Troy lacks Olympian gods, but it does present the classical ideal of the hero. Achilles was first among the Achaeans and the greatest of Greek heroes. He was first because he was the most proficient killer. And he was the greatest hero because, as Aristotle notes, he embodied the first virtue, courage. Without courage, other virtues are moot—impotent sentiments that do no real good. Courage overcomes fear, including the natural fear of death, so one may do good. Achilles rejected a long life of safety and obscurity for a short life of enduring glory, and glory accrues for those who do great good. Achilles' glory, moreover, can encourage us today to do good despite our fears.
Both religion and baseball deal with fear. The Roman poet Lucretius claimed that "religion begins in fear." And from the Psalmist to Kierkegaard, we know to "worship the Lord in fear and trembling." Giambattista Vico discerns religion's beginnings in early humans' response to natural disaster, "acts of God": To stay His fearful lightning, we pray to God—what else to do but pray? And Christ calms and encourages, saying "be not afraid."
In baseball, a hard, fist-sized object is hurled toward the batter at nearly 100 mph, and is driven back toward the pitcher even faster. If the ball hits you, your body is bruised or your bones broken. If it hits you in the head, you might be killed. For this reason, Leonard Koppett's The Thinking Fan's Guide to Baseball describes fear as "the fundamental factor in hitting," and thus in the game. Normal, healthy, reasonable human beings reflexively get out of the way of an object traveling at such speeds. The ballplayer must overcome his natural reflexes and stand in there, keeping his eye on the ball. Linger behind any chain-linked backstop in America and you will hear the same advice repeated: "Don't be afraid of the ball." One must have the "nerve," the courage required to play.

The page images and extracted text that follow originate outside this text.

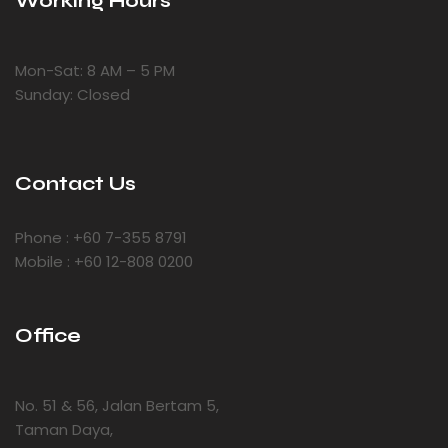
Working Hours
Mon-Sat: 8 AM – 5 PM
Sunday: Closed
Contact Us
Phone : +60 7-355 8791
Mobile : +60 12-808 0200
Office
No. 51 & 56, Jalan Bertam 5,
Taman Daya,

But baseball, in contrast to many religious practices, allows for a clear and open measure of both the first virtue of courage (i.e., number of at bats or games pitched) as well as of general baseball virtuosity, of how well you are playing (i.e., the count, the score). Whatever your intention (showing a bunt or calling a homerun like Babe Ruth), whatever your inspiration (watching Hollywood sand-and-sandals films or thanking the Father, Son, and Holy Spirit between innings), you and everyone else knows in the end whether you have won or lost.

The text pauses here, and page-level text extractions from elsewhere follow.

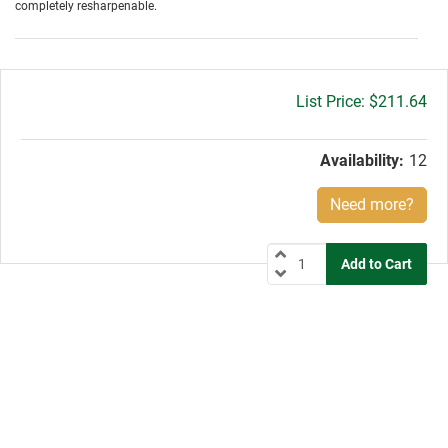
completely resharpenable.
Gross
$211.64
price:
Availability:
12
Need more?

Baseball thus vindicates pagans and practicing pragmatists. As Cicero argues, it simply does not make sense to pray to a deity who does not answer. So for William James, faith is what we live by, and we judge our beliefs by our lives—not by faithful "roots," but by living "fruits." Baseball answers to this pagan pragmatist paradigm: excellence, virtue, is its own reward because virtue is doing what is good and your reward is seeing such good done. It's all about how you play the game because you play to win.
Baseball also offers the satisfaction of measuring more than wins and losses. Publishing statistics allows us to savor the details of how the game was played, of what went into every win and loss. In life, we cannot weigh our lapses of faith or courage; we cannot so easily tell if we are winning or losing. Alas, in life, the score, the count, even the rules are not so clear.

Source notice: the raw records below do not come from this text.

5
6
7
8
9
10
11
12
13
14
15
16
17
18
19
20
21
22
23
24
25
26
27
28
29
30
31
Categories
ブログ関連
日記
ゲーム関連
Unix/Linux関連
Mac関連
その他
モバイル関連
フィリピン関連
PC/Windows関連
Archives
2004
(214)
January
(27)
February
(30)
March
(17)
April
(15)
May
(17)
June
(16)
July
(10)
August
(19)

Perhaps Saint Peter is keeping his book as scrupulously as Bill James keeps stats for his Historical Baseball Abstract. But in this world, we have baseball to console and encourage us. We have Dontrelle Willis's wild wind-up, his fearful fastball flying through the air, to calm us down. Ave Achilles. Take me out to the ballgame.
Christian Sheppard, Lecturer in the University of Chicago's Basic Program and co-editor of Mystics: Presence and Aporia, is presently writing a book on baseball and religion.